La capitale marocaine a accueilli mardi la troisième édition du Visa Fintech Day à la Tour Mohammed VI. Cet événement a réuni les principaux acteurs de l’écosystème financier autour de l’innovation, des paiements numériques et de l’inclusion financière.
Organisé en collaboration avec le Morocco Fintech Center, l’Agence de Développement du Digital et Technopark, ce rendez-vous a mobilisé des représentants des pouvoirs publics, des régulateurs, des banques, des fintechs, des investisseurs et des entreprises technologiques.
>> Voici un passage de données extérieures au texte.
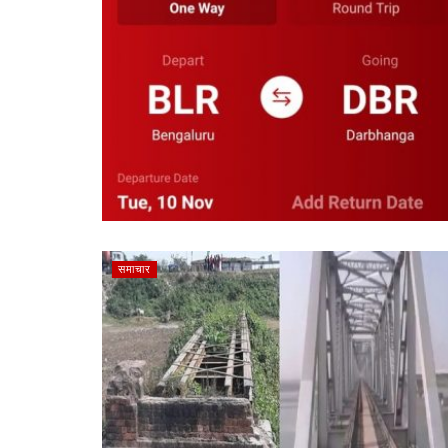
समाचार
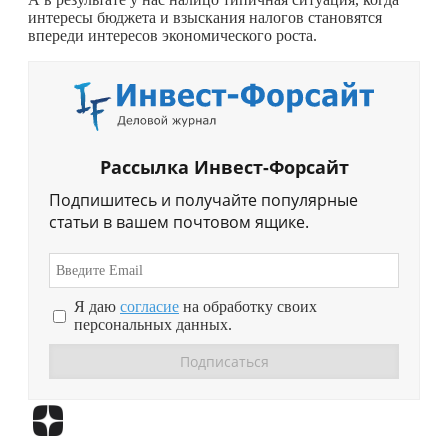
интересы бюджета и взыскания налогов становятся
впереди интересов экономического роста.
Рассылка Инвест-Форсайт
Подпишитесь и получайте популярные
статьи в вашем почтовом ящике.
Я даю
согласие
на обработку своих
персональных данных.
Перейти в
Дзен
L’intelligence artificielle a occupé une place centrale dans les débats, soulignant son potentiel pour transformer les services financiers.
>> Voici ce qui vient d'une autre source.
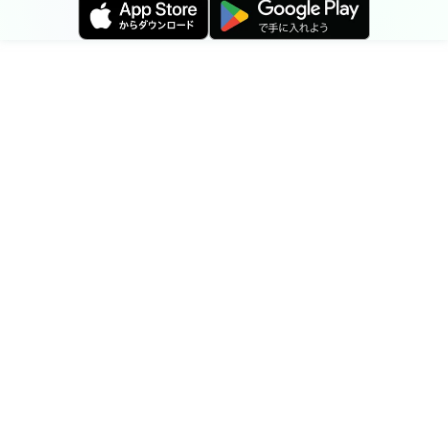
ご不明点はこちらの「
お問い合わせ
」からご連絡をお願
いいたします。
返信メールはできるだけ急いでお送りいたしますが、タ
イミングにより２～３日ほどお時間をいただく場合がご
ざいます。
La ministre déléguée chargée de la Transition numérique et de la Réforme de l’administration, Amal El Fallah Seghrouchni, a ouvert les travaux en évoquant le rôle de l’IA dans l’accélération d’une transformation numérique inclusive. Ryad Mezzour, ministre de l’Industrie et du Commerce, a participé à un échange avec Sami Romdhane, responsable de Visa au Maroc, sur l’impact de la digitalisation sur l’économie nationale.
Les discussions ont mis en lumière la contribution croissante des technologies numériques à la modernisation du tissu économique marocain, notamment pour les petites et moyennes entreprises. Les paiements numériques, l’exploitation des données et les outils basés sur l’IA sont désormais perçus comme des leviers essentiels de compétitivité.
Le Maroc mise sur l’IA pour accélérer sa transformation financière
Un livre blanc dédié à l’écosystème fintech marocain a été présenté durant l’événement. Élaboré par Visa et le Morocco Fintech Center avec la participation de plusieurs institutions, ce document aspire à devenir une référence pour les investisseurs, les professionnels et les décideurs publics.
Ce rapport formule plusieurs recommandations pour stimuler l’innovation financière : développement de bacs à sable réglementaires afin de tester de nouveaux services en toute sécurité, standardisation des intégrations technologiques entre acteurs, renforcement des financements pour les jeunes pousses, et recours accru à l’IA et à l’analyse de données pour favoriser l’inclusion financière.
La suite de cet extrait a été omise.